Posted by:
randyj
(
)
Date: January 28, 2016 09:15PM
Mormon apologists typically assert that President James Buchanan unjustifiably sent federal troops to Utah because false reports had alleged that Brigham Young and other church leaders were defying and harrassing federal officials and engaging in an insurrection against the government. Government officials didn't tell Young why the troops were coming, so that's why he ordered that the army be prevented from entering the territory.
All of this is false, as the documentation in this post shows.
A non-Mormon, James Hughes, quoted:
>>"By the time James Buchanan was elected, in 1856, the Mormons were defying
> every federal authority, from judges and U.S. marshals to Indian agents.
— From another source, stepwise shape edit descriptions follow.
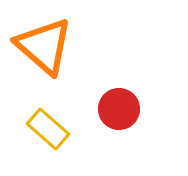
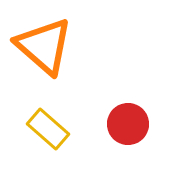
red circle: moved 9 px right, 15 px down
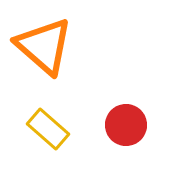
red circle: moved 2 px left, 1 px down
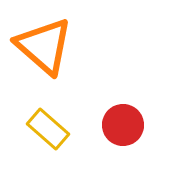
red circle: moved 3 px left
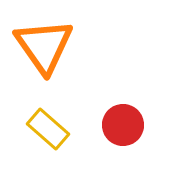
orange triangle: rotated 14 degrees clockwise
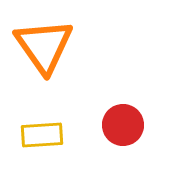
yellow rectangle: moved 6 px left, 6 px down; rotated 45 degrees counterclockwise
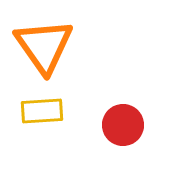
yellow rectangle: moved 24 px up
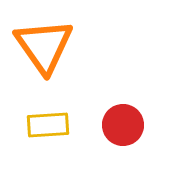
yellow rectangle: moved 6 px right, 14 px down
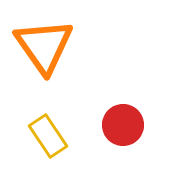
yellow rectangle: moved 11 px down; rotated 60 degrees clockwise
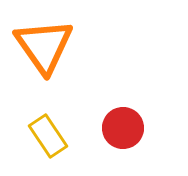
red circle: moved 3 px down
> Territorial officers were fleeing Utah. There followed increasing reports
of
> Mormon clashes with emigrant parties headed to California, as well as with
> the government surveyor Capt. John W. Gunnison, who, along with members of
> his party, was massacred in south-central Utah whil mapping a route for
the
> transcontinental railroad. Church militia"blue-eyed, white-faced
Indians"
> were said to be masquerading as Utah Paiutes in these confrontations."
> (Sally Denton, American Heritage magazine, Oct. 2001)
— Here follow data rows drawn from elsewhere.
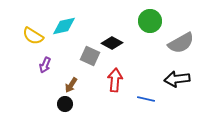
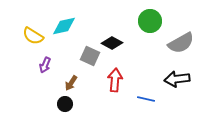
brown arrow: moved 2 px up
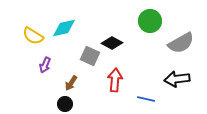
cyan diamond: moved 2 px down
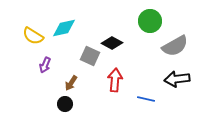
gray semicircle: moved 6 px left, 3 px down
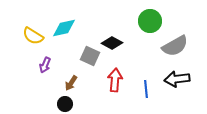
blue line: moved 10 px up; rotated 72 degrees clockwise
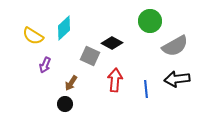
cyan diamond: rotated 30 degrees counterclockwise
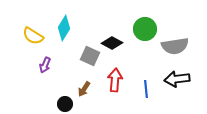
green circle: moved 5 px left, 8 px down
cyan diamond: rotated 15 degrees counterclockwise
gray semicircle: rotated 20 degrees clockwise
brown arrow: moved 13 px right, 6 px down
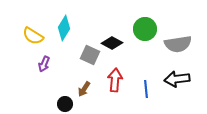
gray semicircle: moved 3 px right, 2 px up
gray square: moved 1 px up
purple arrow: moved 1 px left, 1 px up
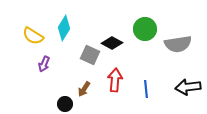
black arrow: moved 11 px right, 8 px down
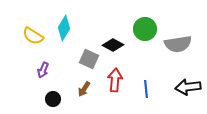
black diamond: moved 1 px right, 2 px down
gray square: moved 1 px left, 4 px down
purple arrow: moved 1 px left, 6 px down
black circle: moved 12 px left, 5 px up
A rabid, ignorant, TBM named Diana chimed in. Her comments begin with an >arrow, and my responses have no arrow:
>Ah, yes...you might want, however, to read Juanita Brooks' account of
MMM.....
To which I responded:
Diana, I have read, and am fully conversant in Brooks' book, and she
corroborates what James Hughes quoted above. Perhaps YOU should read it.
>and BTW, Sally Denton's information is a little out of date and more than a
wee bit biased.
Please give us some evidence for such assertions.
>Be that as it may, the above quote does NOT say that
Buchanan sent the army out to punish the Mormons for MMM, as you claim.
I explained in another post that Buchanan sent such a large army contingent out
in part to PREVENT the Mormons from committing such atrocities as the MMM.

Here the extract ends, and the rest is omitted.